DATA PROVIDED

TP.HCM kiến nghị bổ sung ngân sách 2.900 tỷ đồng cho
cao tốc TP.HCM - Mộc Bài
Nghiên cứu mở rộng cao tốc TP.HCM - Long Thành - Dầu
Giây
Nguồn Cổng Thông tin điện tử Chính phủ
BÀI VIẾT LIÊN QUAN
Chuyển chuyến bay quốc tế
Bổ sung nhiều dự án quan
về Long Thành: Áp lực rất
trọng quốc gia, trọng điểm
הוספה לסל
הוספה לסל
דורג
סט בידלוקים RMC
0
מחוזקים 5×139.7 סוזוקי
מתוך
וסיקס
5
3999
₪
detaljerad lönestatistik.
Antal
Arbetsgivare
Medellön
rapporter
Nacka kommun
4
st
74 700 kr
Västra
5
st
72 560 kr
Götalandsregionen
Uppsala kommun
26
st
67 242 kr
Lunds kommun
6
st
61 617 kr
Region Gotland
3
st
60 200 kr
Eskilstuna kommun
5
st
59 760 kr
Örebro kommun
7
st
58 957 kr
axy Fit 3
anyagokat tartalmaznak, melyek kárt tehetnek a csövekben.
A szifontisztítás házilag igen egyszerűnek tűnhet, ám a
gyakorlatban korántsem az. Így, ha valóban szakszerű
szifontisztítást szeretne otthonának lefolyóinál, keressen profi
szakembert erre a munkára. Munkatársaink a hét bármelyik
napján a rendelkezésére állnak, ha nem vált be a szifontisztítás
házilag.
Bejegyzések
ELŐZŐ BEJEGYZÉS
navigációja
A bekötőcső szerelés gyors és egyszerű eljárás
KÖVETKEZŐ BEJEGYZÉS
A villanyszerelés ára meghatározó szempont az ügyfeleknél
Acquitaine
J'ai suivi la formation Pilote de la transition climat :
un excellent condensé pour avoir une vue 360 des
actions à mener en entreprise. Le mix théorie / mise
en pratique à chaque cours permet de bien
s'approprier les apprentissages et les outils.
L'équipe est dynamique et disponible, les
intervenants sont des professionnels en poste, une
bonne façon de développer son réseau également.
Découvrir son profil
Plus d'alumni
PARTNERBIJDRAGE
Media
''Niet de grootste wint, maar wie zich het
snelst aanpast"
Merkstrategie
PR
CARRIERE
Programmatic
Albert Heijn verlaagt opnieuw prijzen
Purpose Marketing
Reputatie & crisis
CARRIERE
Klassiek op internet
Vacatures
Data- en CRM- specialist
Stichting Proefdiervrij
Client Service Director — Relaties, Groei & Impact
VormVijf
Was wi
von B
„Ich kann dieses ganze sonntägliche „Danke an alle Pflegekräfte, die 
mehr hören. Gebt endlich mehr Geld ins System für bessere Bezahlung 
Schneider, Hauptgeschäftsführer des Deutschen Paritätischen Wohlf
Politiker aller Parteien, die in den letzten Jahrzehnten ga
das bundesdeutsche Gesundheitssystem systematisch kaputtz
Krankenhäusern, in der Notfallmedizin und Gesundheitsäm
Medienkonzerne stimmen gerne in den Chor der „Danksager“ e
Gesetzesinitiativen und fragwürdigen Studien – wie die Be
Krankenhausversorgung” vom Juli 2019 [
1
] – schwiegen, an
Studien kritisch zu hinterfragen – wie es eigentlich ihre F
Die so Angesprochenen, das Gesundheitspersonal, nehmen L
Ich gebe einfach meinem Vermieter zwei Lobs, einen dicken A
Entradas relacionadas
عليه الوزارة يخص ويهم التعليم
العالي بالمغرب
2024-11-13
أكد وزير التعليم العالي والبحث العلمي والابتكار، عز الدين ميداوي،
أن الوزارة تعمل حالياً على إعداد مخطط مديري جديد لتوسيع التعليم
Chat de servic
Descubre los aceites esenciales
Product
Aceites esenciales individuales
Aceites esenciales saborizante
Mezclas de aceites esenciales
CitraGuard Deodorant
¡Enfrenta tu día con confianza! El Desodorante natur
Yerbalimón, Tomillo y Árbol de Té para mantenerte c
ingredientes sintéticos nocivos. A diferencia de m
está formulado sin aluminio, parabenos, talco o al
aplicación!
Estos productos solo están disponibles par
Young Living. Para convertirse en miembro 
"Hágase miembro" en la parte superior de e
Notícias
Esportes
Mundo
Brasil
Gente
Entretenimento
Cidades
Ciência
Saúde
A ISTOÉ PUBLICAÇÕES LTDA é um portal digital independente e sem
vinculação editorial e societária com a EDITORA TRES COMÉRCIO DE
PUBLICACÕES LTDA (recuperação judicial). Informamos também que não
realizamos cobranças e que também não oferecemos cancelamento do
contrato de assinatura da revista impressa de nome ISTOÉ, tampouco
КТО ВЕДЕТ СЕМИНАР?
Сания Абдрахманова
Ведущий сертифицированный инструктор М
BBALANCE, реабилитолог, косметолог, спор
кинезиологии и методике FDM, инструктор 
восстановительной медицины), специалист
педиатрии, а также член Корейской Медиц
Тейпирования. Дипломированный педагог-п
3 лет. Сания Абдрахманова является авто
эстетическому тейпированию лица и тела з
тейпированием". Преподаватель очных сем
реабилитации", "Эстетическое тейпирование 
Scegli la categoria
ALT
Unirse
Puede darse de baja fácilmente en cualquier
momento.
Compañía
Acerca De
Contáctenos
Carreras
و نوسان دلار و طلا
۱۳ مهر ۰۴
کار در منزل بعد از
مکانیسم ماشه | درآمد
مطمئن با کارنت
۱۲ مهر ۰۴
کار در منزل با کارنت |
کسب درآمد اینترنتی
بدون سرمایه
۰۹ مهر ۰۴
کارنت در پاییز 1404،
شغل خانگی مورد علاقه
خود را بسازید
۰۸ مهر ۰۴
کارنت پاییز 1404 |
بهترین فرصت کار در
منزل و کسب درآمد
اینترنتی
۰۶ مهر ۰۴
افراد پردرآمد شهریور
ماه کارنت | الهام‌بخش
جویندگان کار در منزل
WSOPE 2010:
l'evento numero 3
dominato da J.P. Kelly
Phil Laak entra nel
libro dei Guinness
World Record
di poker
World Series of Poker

TRY IT
Within the entries, count the lines that contain the word "Long". Give that number and no more.

ANSWER SECTION
2